As she got closer to leaving, she talked about leaving. Two times I found her out of bed: she was trying to leave. Often I'd wake up and find her with her legs over the edge of the bed; she was trying to leave. One night she was very agitated. She said she had to go, but didn't know where she had to go.
Three days before she left, she pulled me toward her and told me, I love you. Never in my entire life have I heard her say that.
She was in hospice care with a hospital. They'd showed up with all kinds of medication: in case she hallucinates. That's what hospice calls when a person is aware of the souls of those who've past, hallucinations. And to give her medication so she wouldn't hallucinate.
To say this concept is maddening is a huge understatement. It completely ignores the soul's journey out of this world and it can really do harm. One thing that's clear is that it's best the soul leave the body in a completely clear state of mind because once out of body, the person will be in whatever state of mind they left. Leaving your body permanently is confusing enough without being under the influence of some drug.
To be honest Hospice was almost more trouble than it was worth. I could hardly get any rest from all the phone calls and people coming and going. I found out they did that so the hospital could make money. It wasn't necessary. They said it was necessary--a lie. I called Health and Human Services and discovered it was a lie. When I tried to have them come less, they fired us, this giant non-profit, lying hospital. I found a private hospice that was respectful of our needs and they served us well 'till the end.
We all have to leave this plane of existence and our soul chooses how we go. My mom's decision was to go slowly. I would guess it was best for her because--maybe because she was on earth 96 years, almost 97--she had plenty of time to integrate her life experience with her soul knowledge and whatever came next.
And the dying process is definitely a process, her process, she had to go through and not much could have been done about it, maybe slowed down, frustrated, but not stopped. Sometime in the beginning of those three months, she was calling me so much during the night that I set it up to sleep in her room with her. That went fine for a while and then one night I had experience I could not explain and that I've never had before. I felt prickles on my whole body, pin needles on my whole body and I was clearly told to leave her room. I did. Never went back to sleep there. And going forward she no longer called me during the night.

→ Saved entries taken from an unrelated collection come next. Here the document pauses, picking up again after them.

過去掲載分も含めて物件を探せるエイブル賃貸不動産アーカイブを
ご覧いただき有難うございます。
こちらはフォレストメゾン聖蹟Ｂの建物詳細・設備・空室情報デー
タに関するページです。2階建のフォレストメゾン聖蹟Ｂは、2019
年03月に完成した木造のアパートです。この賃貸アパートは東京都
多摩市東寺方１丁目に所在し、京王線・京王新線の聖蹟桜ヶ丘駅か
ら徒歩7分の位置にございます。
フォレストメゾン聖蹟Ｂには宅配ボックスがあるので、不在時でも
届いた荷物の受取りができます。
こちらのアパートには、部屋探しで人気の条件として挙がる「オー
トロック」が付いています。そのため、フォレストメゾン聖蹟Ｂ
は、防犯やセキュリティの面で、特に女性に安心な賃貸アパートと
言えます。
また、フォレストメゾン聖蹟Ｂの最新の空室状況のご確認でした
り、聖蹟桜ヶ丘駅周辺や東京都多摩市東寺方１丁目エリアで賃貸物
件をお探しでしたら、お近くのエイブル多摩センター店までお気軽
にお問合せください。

It's a personal process. There is only so much we can do to help. And the best help is to allow them to go through it with least amount of interference.

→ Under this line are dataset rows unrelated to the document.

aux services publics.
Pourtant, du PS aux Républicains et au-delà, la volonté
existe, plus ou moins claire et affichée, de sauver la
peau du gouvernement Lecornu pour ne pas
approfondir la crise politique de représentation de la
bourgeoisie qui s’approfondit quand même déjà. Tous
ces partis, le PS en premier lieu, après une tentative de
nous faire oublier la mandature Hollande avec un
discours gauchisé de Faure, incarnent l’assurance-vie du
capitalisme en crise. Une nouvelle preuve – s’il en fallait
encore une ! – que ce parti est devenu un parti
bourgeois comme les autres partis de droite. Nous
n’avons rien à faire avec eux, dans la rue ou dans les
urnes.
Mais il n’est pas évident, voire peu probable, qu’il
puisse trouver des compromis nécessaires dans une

So, I woke up one morning and her legs were over the edge of the bed. I moved them up, but she didn't wake up. She had left sometime in pre-dawn hours when, it is said, the veil is thinnest between the worlds.
Robert Monroe, in one of his books, said it was hard to leave the body these days with all the medical interventions keeping it alive. I agree. We could have put mom back in the hospital, etc., but it was so clear she wanted to leave and that it was truly her time, I did not want to torture her by putting her in a hospital.

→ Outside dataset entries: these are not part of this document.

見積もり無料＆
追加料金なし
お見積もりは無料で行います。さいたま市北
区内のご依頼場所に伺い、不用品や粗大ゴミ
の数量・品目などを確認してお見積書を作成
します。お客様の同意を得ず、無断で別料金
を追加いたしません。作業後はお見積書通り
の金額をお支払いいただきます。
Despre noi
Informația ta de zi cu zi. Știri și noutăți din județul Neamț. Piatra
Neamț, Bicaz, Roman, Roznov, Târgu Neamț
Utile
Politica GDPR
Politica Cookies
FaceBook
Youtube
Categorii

Seth of the Seth Books says we incarnate here to have certain experiences and sometimes the experience is only of living a certain amount of years and when medicine extends those years, it is torture for the person and they will still go.
To me it was clear my mom wanted to go, that it was her time to go and I had to help her leave. That was it.
For a fact, my own end is clearly in sight. My mom leaving made it plain that all of us are just passing through--our souls wearing human form for a very, very short time--even though that time seems limitless when we are young.
I think we all go through a life review, when a person is leaving, not only the person leaving. Lots of memories have come up of what I've done in my life, people I've known. Lots of regrets I didn't do this or that. In the end, though, it's always about having done the best you knew at that time. But, more importantly, there is no perfect life. We would not be here if we could live a perfect life. The main thing is that we learn, the rest simply does not matter.